Allah SWT berfirman: “(yaitu) orang-orang yang mengingat Allah sambil berdiri atau duduk atau dalam keadan berbaring dan mereka memikirkan tentang penciptaan langit dan bumi (seraya berkata): "Ya Tuhan kami, tiadalah Engkau menciptakan ini dengan sia-sia, Maha suci Engkau, maka peliharalah kami dari siksa neraka.” (Q.S Ali Imran ayat 191).
Takhalluq
Takhalluq maknanya berakhlak dengan nama-nama Allah yang mulia serta meneladani Rasulullah SAW. Ini adalah upaya perwujudan sifat-sifat Allah SWT dalam kehidupan sehari-hari. Contohnya Allah memiliki sifat ar-Rahmaan dan ar-Rahiim. Oleh sebab itu seorang Muslim hendaknya juga mengasihi dan menyayangi sesama.

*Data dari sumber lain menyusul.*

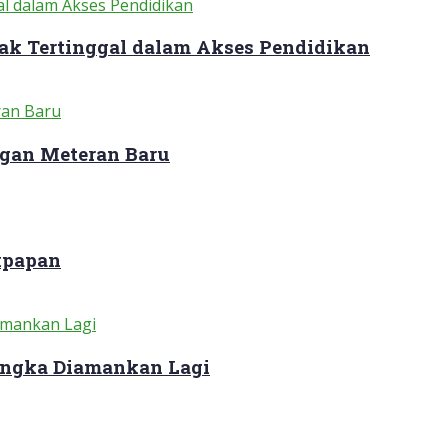
ak Tertinggal dalam Akses Pendidikan
gan Meteran Baru
kpapan
sangka Diamankan Lagi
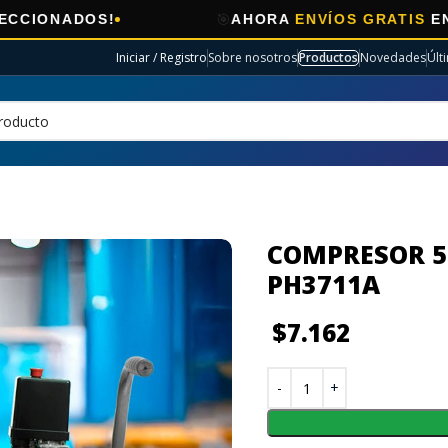
🎯
AHORA
ENVÍOS GRATIS
EN ELECTRO SEL
Iniciar / Registro
Sobre nosotros
Productos
Novedades
Últ
COMPRESOR 5
PH3711A
$
7.162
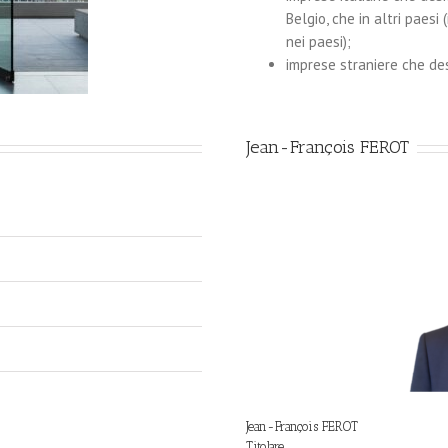
Belgio, che in altri paesi 
nei paesi);
imprese straniere che des
Jean-François FEROT
Jean-François FEROT
Titolare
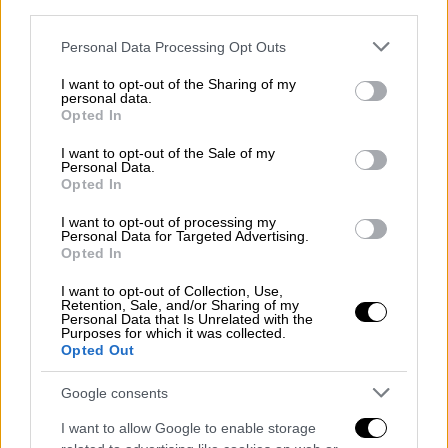
ανάθεσης που υπό το πρόσχημα της
third parties.
επιχειρησιακής ετοιμότητας, κατατείνουν
Please note that this website/app uses one or more Google
Personal Data Processing Opt Outs
στην de facto ευνοϊκή μεταχείριση του
services and may gather and store information including but
υφιστάμενου παραχωρησιούχου,
not limited to your visit or usage behaviour. You may click to
I want to opt-out of the Sharing of my
personal data.
grant or deny consent to Google and its third-party tags to
παραβιάζοντας ευθέως τις θεμελιώδεις
Opted In
use your data for below specified purposes in below Google
αρχές της ίσης μεταχείρισης των
consent section.
I want to opt-out of the Sale of my
διαγωνιζομένων και της μη διακριτικής
Personal Data.
Opted In
μεταχείρισης. Η εταιρεία φέρεται να κάνει
λόγο για προβλέψεις που νοθεύουν τον
I want to opt-out of processing my
Personal Data for Targeted Advertising.
ανταγωνισμό περιορίζοντας αδικαιολόγητα
Opted In
την πρόσβαση στη σύμβαση σε νέους
I want to opt-out of Collection, Use,
οικονομικούς φορείς και ακυρώνουν στην
Retention, Sale, and/or Sharing of my
πράξη τη διαφάνεια της διαγωνιστικής
Personal Data that Is Unrelated with the
Purposes for which it was collected.
διαδικασίας, καθώς η επιλογή του αναδόχου
Opted Out
καθίσταται προδιαγεγραμμένη. Με αυτό το
Google consents
σκεπτικό επικαλούνται παρέκκλιση της
αρχής της αναλογικότητας.
I want to allow Google to enable storage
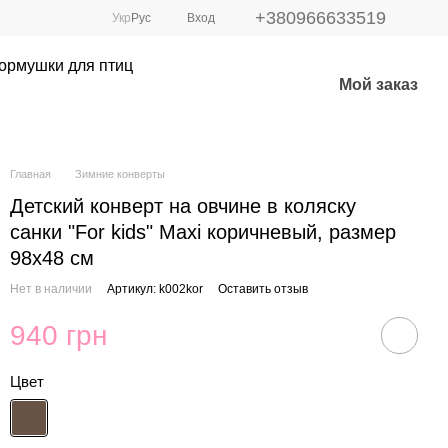
+380966633519
Укр
Рус
Вход
ормушки для птиц
Мой заказ
Главная
Зимние конверты
Детский конверт на овчине в коляску
санки "For kids" Maxi коричневый, размер
98х48 см
Нет в наличии
Артикул: k002kor
Оставить отзыв
940 грн
Цвет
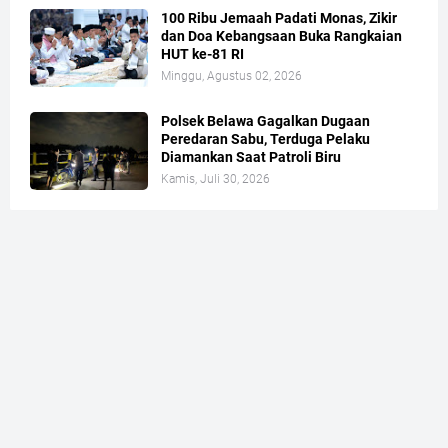
100 Ribu Jemaah Padati Monas, Zikir
dan Doa Kebangsaan Buka Rangkaian
HUT ke-81 RI
Minggu, Agustus 02, 2026
Polsek Belawa Gagalkan Dugaan
Peredaran Sabu, Terduga Pelaku
Diamankan Saat Patroli Biru
Kamis, Juli 30, 2026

Itulah tahapan menyucikan diri atau tazkiyatun nafs bagi umat Islam. Keberhasilan seseorang dalam melakukan tazkiyatun nafs akan mewujud dalam aktivitas sehari-harinya, termasuk sholat secara khusyu, selalu hati-hati dalam perbuatan dan ucapan, menunaikan zakat, dan menjaga amanah.